La NSA écoute 35 dirigeants de la planète, insuffisant pour souder l’Europe

Les révélations se poursuivent sur les programmes d’écoute de la NSA. Même si les 28 pays européens, réunis pour un conseil sur le numérique, affichent leur opposition de principe à ces pratiques, les dissensions au sein de l’Union ne permettent pas de faire avancer les mesures concrètes.

Selon le Guardian, en pointe sur les révélations autour des écoutes de la NSA, l’agence américaine aurait espionné les conversations téléphoniques de 35 dirigeants dans le monde, en se basant sur les numéros fournis par un autre département du gouvernement américain. Le quotidien britannique ne précise pas l’identité du service ayant ainsi mis son carnet d’adresses à disposition de la NSA, mais se base sur un mémo de l’agence, daté d’octobre 2006, invitant les officiels de la Maison Blanche, du département d’Etat ou du Pentagone à partager leur carnet d’adresses pour que des écoutes puissent être mises en place.

Si les noms des 35 dirigeants ne sont pas précisés, remarquons qu’Angela Merkel soupçonne désormais la NSA d’avoir espionné son portable.  Cette semaine, après avoir fait état de ses doutes, la Chancelière a d’ailleurs appelé Barack Obama pour demander des explications. Les molles dénégations de la Maison Blanche n’ont pas suffi à rassurer.

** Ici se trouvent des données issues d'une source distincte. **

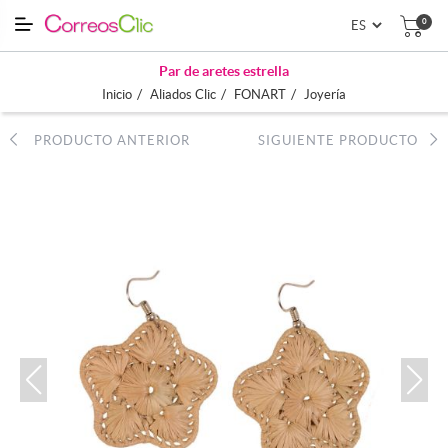
0
Par de aretes estrella
/
/
/
Inicio
Aliados Clic
FONART
Joyería
PRODUCTO ANTERIOR
SIGUIENTE PRODUCTO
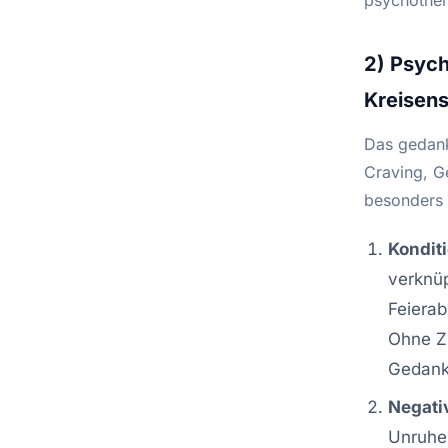
2) Psyc
Kreisen
Das gedank
Craving, G
besonders 
Kondit
verknüp
Feierab
Ohne Zi
Gedank
Negati
Unruhe,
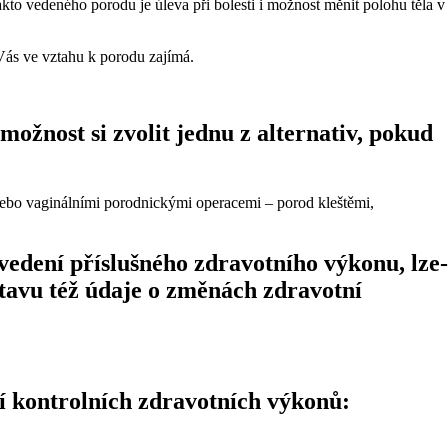
kto vedeného porodu je úleva při bolesti i možnost měnit polohu těla v
 Vás ve vztahu k porodu zajímá.
ožnost si zvolit jednu z alternativ, pokud
nebo vaginálními porodnickými operacemi – porod kleštěmi,
edení příslušného zdravotního výkonu, lze-
tavu též údaje o změnách zdravotní
í kontrolních zdravotních výkonů:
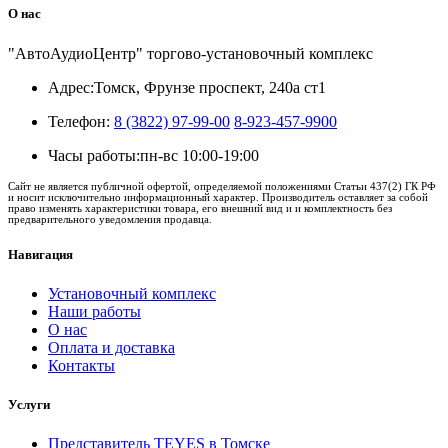
О нас
"АвтоАудиоЦентр" торгово-установочный комплекс
Адрес:
Томск, Фрунзе проспект, 240а ст1
Телефон:
8 (3822) 97-99-00
8-923-457-9900
Часы работы:
пн-вс 10:00-19:00
Сайт не является публичной офертой, определяемой положениями Статьи 437(2) ГК РФ
и носит исключительно информационный характер. Производитель оставляет за собой
право изменять характеристики товара, его внешний вид и и комплектность без
предварительного уведомления продавца.
Навигация
Установочный комплекс
Наши работы
О нас
Оплата и доставка
Контакты
Услуги
Представитель TEYES в Томске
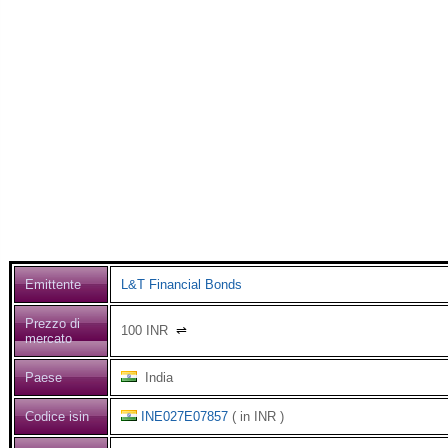
Emittente
L&T Financial Bonds
Prezzo di
100
INR
⇌
mercato
Paese
India
Codice isin
INE027E07857
( in INR )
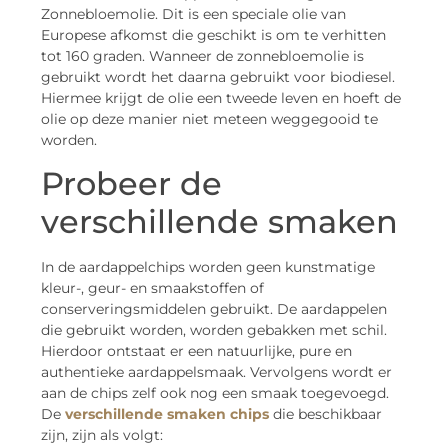
Zonnebloemolie. Dit is een speciale olie van
Europese afkomst die geschikt is om te verhitten
tot 160 graden. Wanneer de zonnebloemolie is
gebruikt wordt het daarna gebruikt voor biodiesel.
Hiermee krijgt de olie een tweede leven en hoeft de
olie op deze manier niet meteen weggegooid te
worden.
Probeer de
verschillende smaken
In de aardappelchips worden geen kunstmatige
kleur-, geur- en smaakstoffen of
conserveringsmiddelen gebruikt. De aardappelen
die gebruikt worden, worden gebakken met schil.
Hierdoor ontstaat er een natuurlijke, pure en
authentieke aardappelsmaak. Vervolgens wordt er
aan de chips zelf ook nog een smaak toegevoegd.
De
verschillende smaken chips
die beschikbaar
zijn, zijn als volgt:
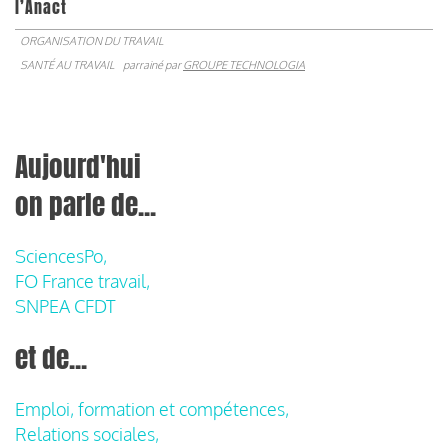
l’Anact
ORGANISATION DU TRAVAIL
SANTÉ AU TRAVAIL
parrainé par
GROUPE TECHNOLOGIA
Aujourd'hui
on parle de...
SciencesPo,
FO France travail,
SNPEA CFDT
et de...
Emploi, formation et compétences,
Relations sociales,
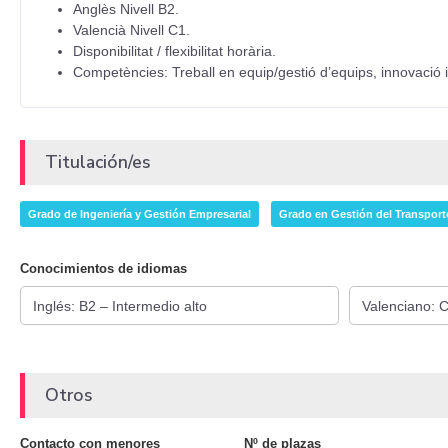
Anglès Nivell B2.
Valencià Nivell C1.
Disponibilitat / flexibilitat horària.
Competències: Treball en equip/gestió d’equips, innovació i 
Titulación/es
Grado de Ingeniería y Gestión Empresarial
Grado en Gestión del Transporte
Conocimientos de idiomas
Otros
Contacto con menores
Nº de plazas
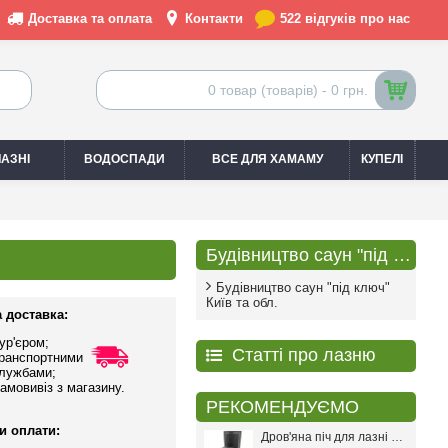
Доставка та оплата
Контакти
522 відгуків про нас
0 товар (товарів) - 0 грн.
АЗНІ
ВОДОСПАДИ
ВСЕ ДЛЯ ХАМАМУ
КУПЕЛІ
Будівництво саун "під ключ"
Будівництво саун "під ключ"
Київ та обл.
 доставка:
ур'єром;
Статті про лазню
ранспортними
лужбами;
амовивіз з магазину.
РЕКОМЕНДУЄМО
и оплати:
Дров'яна піч для лазні PAL PR-18L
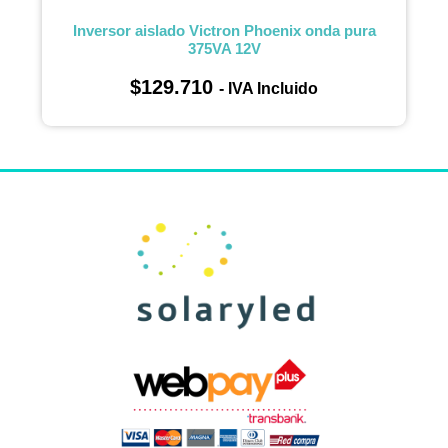
Inversor aislado Victron Phoenix onda pura
375VA 12V
$
129.710
- IVA Incluido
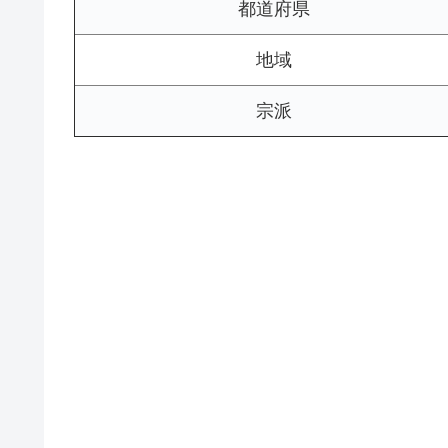
都道府県
地域
宗派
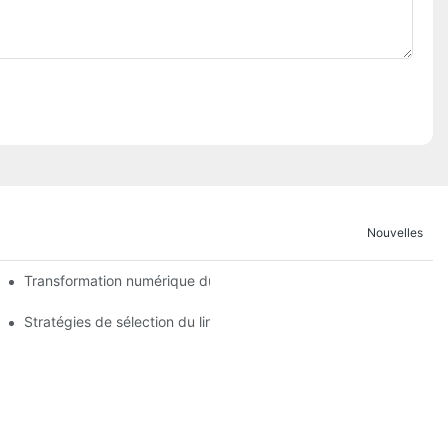
Nouvelles
les
Transformation numérique du secteur des fournitures hôtelières :
ez l'habitant : perspectives du marché chinois
Stratégies de sélection du lin pour les climats extrêmes – Zones 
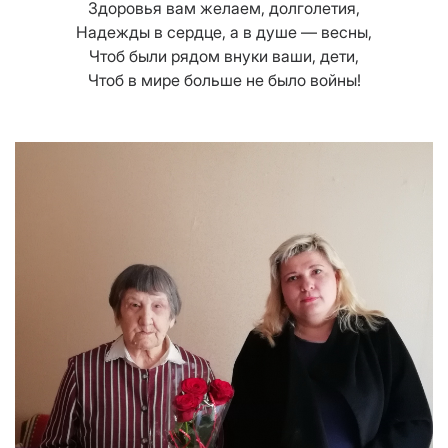
Здоровья вам желаем, долголетия,
Надежды в сердце, а в душе — весны,
Чтоб были рядом внуки ваши, дети,
Чтоб в мире больше не было войны!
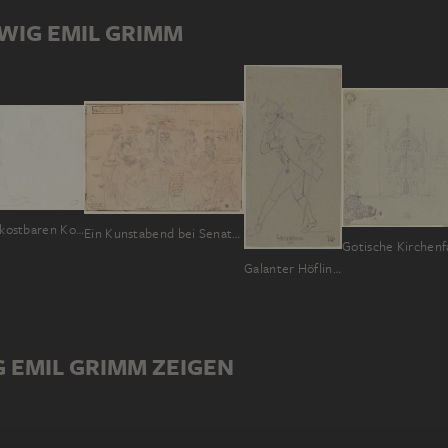
WIG EMIL GRIMM
Drei Damen in kostbaren Kostümen
Ein Kunstabend bei Senator Franz Brentano
Galanter Höfling mit Zopf
G EMIL GRIMM ZEIGEN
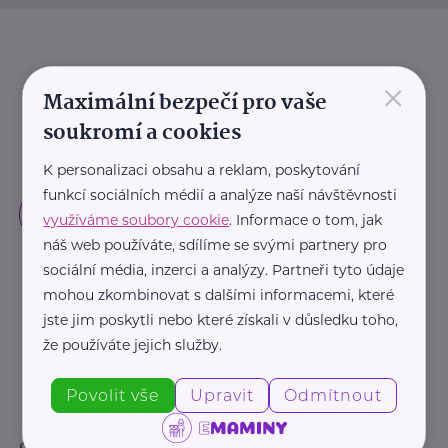
×
Maximální bezpečí pro vaše
soukromí a cookies
K personalizaci obsahu a reklam, poskytování
funkcí sociálních médií a analýze naší návštěvnosti
využíváme soubory cookie
. Informace o tom, jak
náš web používáte, sdílíme se svými partnery pro
sociální média, inzerci a analýzy. Partneři tyto údaje
mohou zkombinovat s dalšími informacemi, které
jste jim poskytli nebo které získali v důsledku toho,
že používáte jejich služby.
Povolit vše
Upravit
Odmítnout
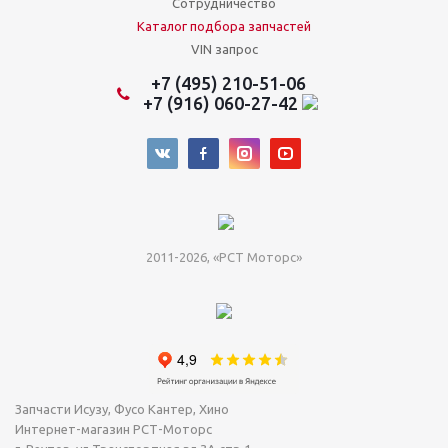
Сотрудничество
Каталог подбора запчастей
VIN запрос
+7 (495) 210-51-06
+7 (916) 060-27-42
2011-2026, «РСТ Моторс»
Запчасти Исузу, Фусо Кантер, Хино
Интернет-магазин РСТ-Моторс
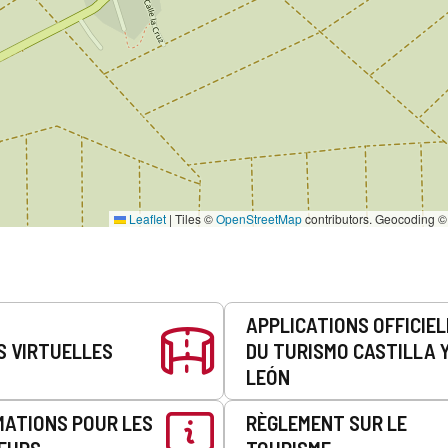
Leaflet
|
Tiles ©
OpenStreetMap
contributors. Geocoding 
APPLICATIONS OFFICIE
S VIRTUELLES
DU TURISMO CASTILLA 
LEÓN
MATIONS POUR LES
RÈGLEMENT SUR LE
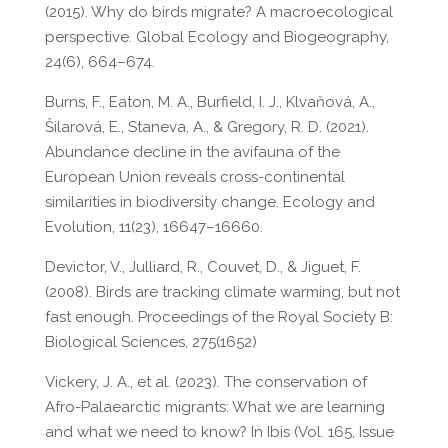
(2015). Why do birds migrate? A macroecological
perspective. Global Ecology and Biogeography,
24(6), 664–674.
Burns, F., Eaton, M. A., Burfield, I. J., Klvaňová, A.,
Šilarová, E., Staneva, A., & Gregory, R. D. (2021).
Abundance decline in the avifauna of the
European Union reveals cross-continental
similarities in biodiversity change. Ecology and
Evolution, 11(23), 16647–16660.
Devictor, V., Julliard, R., Couvet, D., & Jiguet, F.
(2008). Birds are tracking climate warming, but not
fast enough. Proceedings of the Royal Society B:
Biological Sciences, 275(1652)
Vickery, J. A., et al. (2023). The conservation of
Afro-Palaearctic migrants: What we are learning
and what we need to know? In Ibis (Vol. 165, Issue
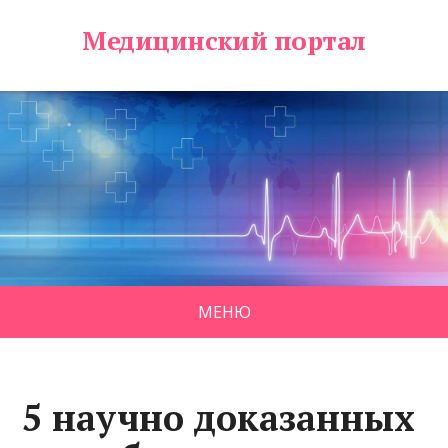
Медицинский портал
МЕНЮ
5 научно доказанных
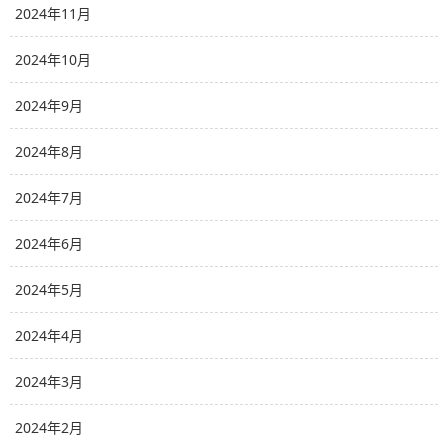
2024年11月
2024年10月
2024年9月
2024年8月
2024年7月
2024年6月
2024年5月
2024年4月
2024年3月
2024年2月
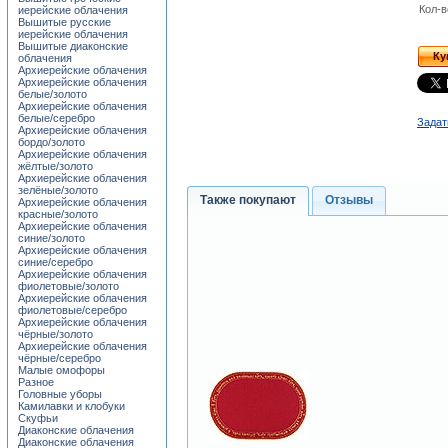
Кол-в
иерейские облачения
Вышитые русские
иерейские облачения
Вышитые диаконские
Ку
облачения
Архиерейские облачения
Архиерейские облачения
белые/золото
Архиерейские облачения
белые/серебро
Задат
Архиерейские облачения
бордо/золото
Архиерейские облачения
жёлтые/золото
Архиерейские облачения
зелёные/золото
Также покупают
Отзывы
Архиерейские облачения
красные/золото
Архиерейские облачения
синие/золото
Архиерейские облачения
синие/серебро
Архиерейские облачения
фиолетовые/золото
Архиерейские облачения
фиолетовые/серебро
Архиерейские облачения
чёрные/золото
Архиерейские облачения
чёрные/серебро
Малые омофоры
Разное
Головные уборы
Камилавки и клобуки
Скуфьи
Диаконские облачения
Диаконские облачения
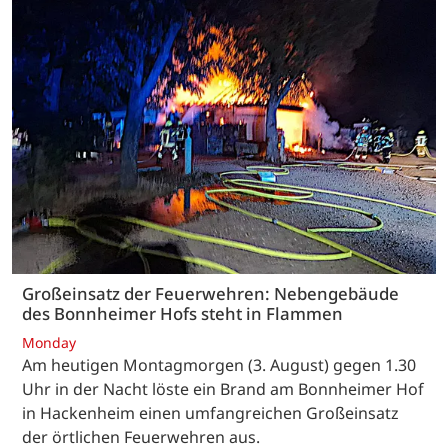
Großeinsatz der Feuerwehren: Nebengebäude
des Bonnheimer Hofs steht in Flammen
Monday
Am heutigen Montagmorgen (3. August) gegen 1.30
Uhr in der Nacht löste ein Brand am Bonnheimer Hof
in Hackenheim einen umfangreichen Großeinsatz
der örtlichen Feuerwehren aus.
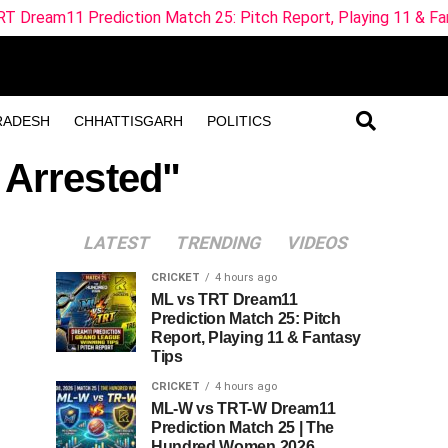
diction Match 25: Pitch Report, Playing 11 & Fantasy Tips
RADESH
CHHATTISGARH
POLITICS
 Arrested"
LATEST
TRENDING
VIDEOS
CRICKET
4 hours ago
ML vs TRT Dream11
Prediction Match 25: Pitch
Report, Playing 11 & Fantasy
Tips
CRICKET
4 hours ago
ML-W vs TRT-W Dream11
Prediction Match 25 | The
Hundred Women 2026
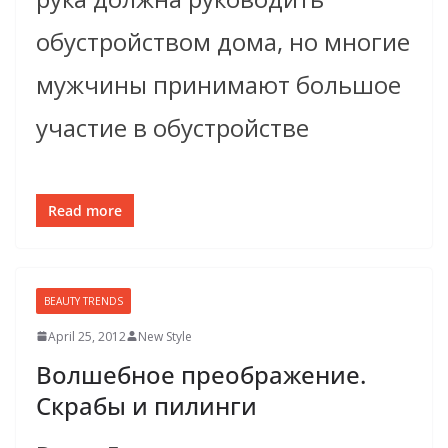
обустройством дома, но многие
мужчины принимают большое
участие в обустройстве
Read more
BEAUTY TRENDS
April 25, 2012
New Style
Волшебное преображе­ние.
Скрабы и пилинги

Rappelons encore que, voici quelques semaines, la chaîne de télévision O Globo avait révélé que l’agence américaine interceptait le téléphone et les courriels de Dilma Rousseff ; la présidente du Brésil. Ce qui avait suscité une vive réaction de cette dernière.

L’Italie écoutée par les Britanniques… Ambiance au conseil européen

Le sommet européen consacré au numérique, qui s’est ouvert hier à Bruxelles, est rythmé par cette affaire des écoutes massives de la NSA (Lire Sommet européen du numérique : la France veut être écoutée… et pas que par la NSA). Lui aussi sous tension, après les révélations du Monde sur les écoutes massives pratiquées par la NSA sur les télécommunications françaises (Lire Prism : des millions de Français placés sur écoute !), François Hollande semble sur la même ligne que Angela Merkel : fermeté et volonté affichée de sortir de ce système.  Une position que le Président français a résumé en ces termes : « la vérité sur le passé, des règles de conduite pour l’avenir ».

Le gouvernement italien est lui aussi sous pression, l’hebdomadaire L’Espresso ayant annoncé la publication d’une enquête sur l’espionnage mené par la NSA dans le pays. Cette dernière, dont l’intégralité est publiée dans le numéro en kiosque de l’hebdomadaire, pointe le rôle du GCHQ britannique, en collaboration avec la NSA, dans l’espionnage du gouvernement italien. Un bon sujet de conversation pour Enrico Letta, le président du conseil italien, qui retrouve David Cameron sur le sommet européen.

Si les 28 ont été unanimes dans la condamnation des pratiques américaines, aucune mesure de rétorsion n’a été adoptée. Paris et Berlin préférant la solution du code de bonne conduite sur le renseignement. Une porte de sortie rapide pour éviter de trop embarrasser l’allié américain.

Protection des données : pas avant 2015

Rappelons que, plus tôt dans la semaine, le Parlement européen a, lui, déjà voté ce qui apparaît clairement comme les premières possibles mesures de rétorsion contre les Etats-Unis : un encadrement plus sévère du transfert de données vers les pays hors UE et la suspension de l’accord Swift, par lequel les Etats-Unis accèdent aux données de transactions bancaires de la chambre de compensation européenne. Une seconde proposition qui n’a pas été reprise par le conseil, tandis que les discussions se poursuivent sur la réforme de la protection des données, le Royaume-Uni continuant d’afficher ses réserves sur un texte qu’il juge trop contraignant pour les entreprises.

Si bien que les 28 ont repoussé son adoption à 2015, alors que Viviane Reding, la vice-présidente de la Commission, voulait boucler le dossier avant mai prochain, date des élections européennes. « Nous devons aller plus vite, mais la tâche est complexe. Cela ne concerne pas seulement la vie privée, mais a aussi des retombées sur le monde des affaires« , a expliqué Herman Van Rompuy, le président du Conseil européen.